Do you need to reset your fitness routine? The seasonal shift from summer to fall is the perfect opportunity to revise and reboot healthy habits. With beach days behind us and heaps of holiday guzzling and gorging ahead, now is the time to put your best fitness foot forward.
For many, the biggest barrier between pursuing a healthy lifestyle and actually achieving one is having enough time. This becomes especially difficult when your calendar begins to fill with holiday happenings and family festivities. So let's cut out the cringeworthy commute to the gym and time wasted waiting in line at weight machines.
The following conditioning circuit is based on the best bodyweight movements for trimming fat and increasing muscle definition. All you need is 30 minutes and a little bit of free space.
How it works: After each exercise, rest for 60 seconds. Once you complete one round of all four exercises, rest for two minutes. Repeat this circuit three times.
- Stand tall with feet positioned hip-width apart.
- Hinge back at the hips lowering your body until your knees are bent at about a 90-degree angle.
- Keep your weight in your heels as you walk two steps forward followed by two steps back. Continue this stepping sequence for 60 seconds.
- Begin with your feet hip-width apart, shoulders back and core muscles engaged.
- Take a step back with your right foot and balance your body weight in your left heel.
- In one explosive movement, swing your right leg forward and up toward your chest as you jump off the left foot. Repeat 10 times then switch sides.
Climber Push Up
- Start in a standard plank position, aligning your hands below your shoulders for a tricep-dominant push up. Keep your spine straight, neck relaxed, and gaze slightly forward.
- Lower your body until it hovers several inches from the floor then push through your palms to return to the starting stance. Avoid drooping at the hips.
- Now pull your right knee in toward your right elbow and squeeze, then do the same with your left leg. That's one rep. Repeat for a total of 10 reps.

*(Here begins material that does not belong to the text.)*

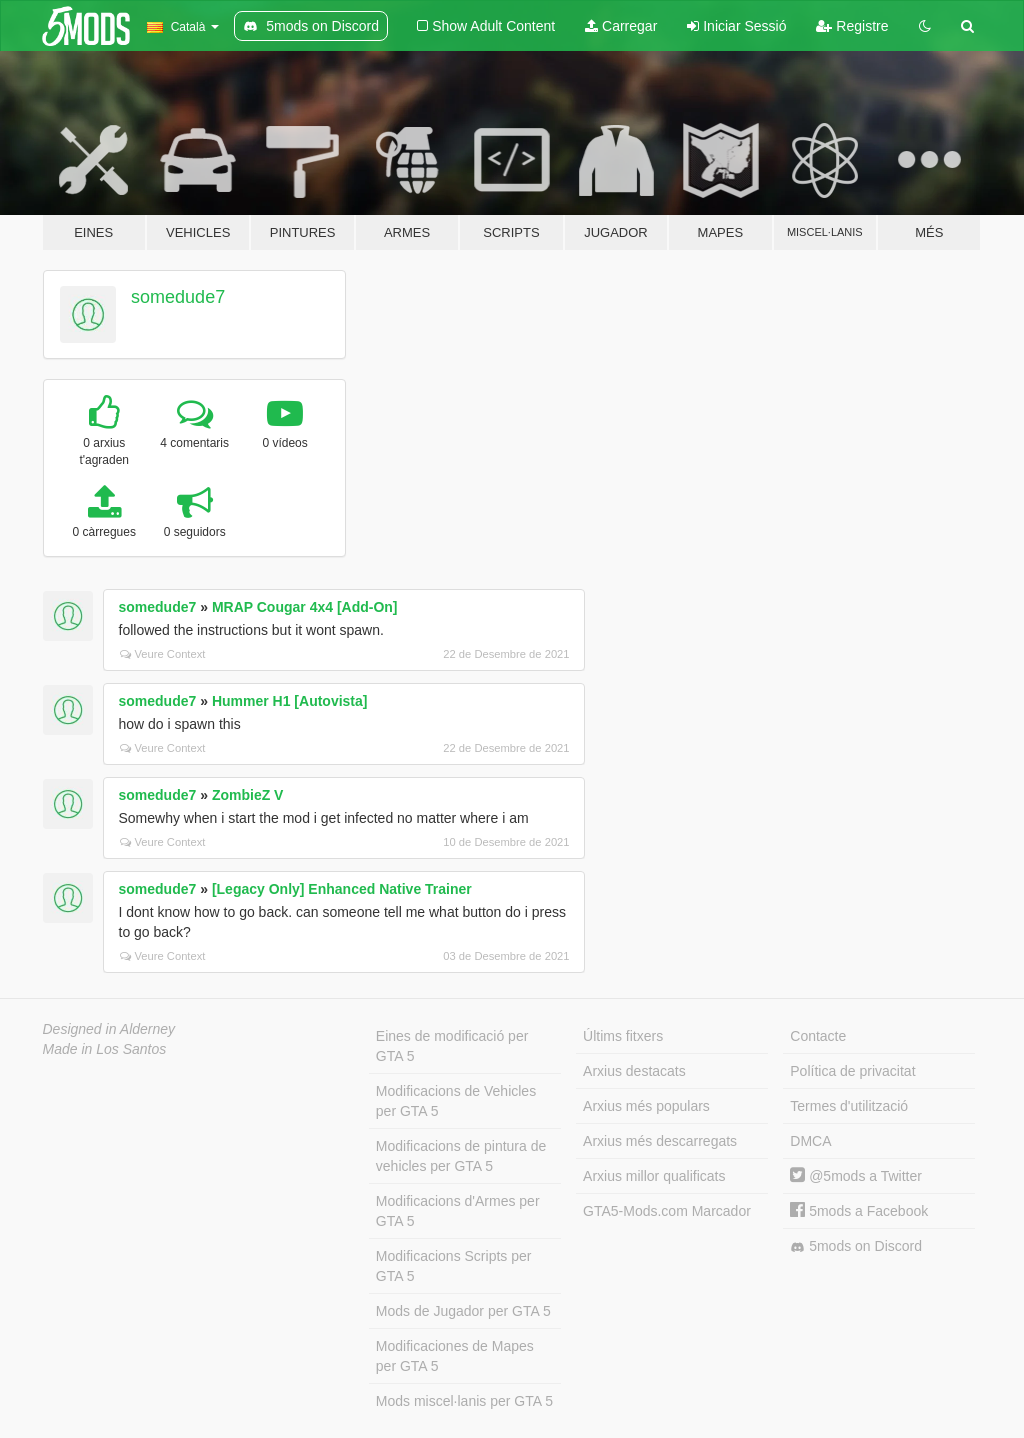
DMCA (810, 1141)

- Stand tall with feet shoulder width-apart.
- Hinge back at the hips, drop your hands down between your feet and jump your legs back into a plank position. Hold for two counts to ensure proper form.
- Jump your legs forward so your feet land on either side of your hands and explode upward off the balls of your feet. That's one rep. Repeat for a total of 10 reps.
When the world is your gym, it's easy to find time for fitness.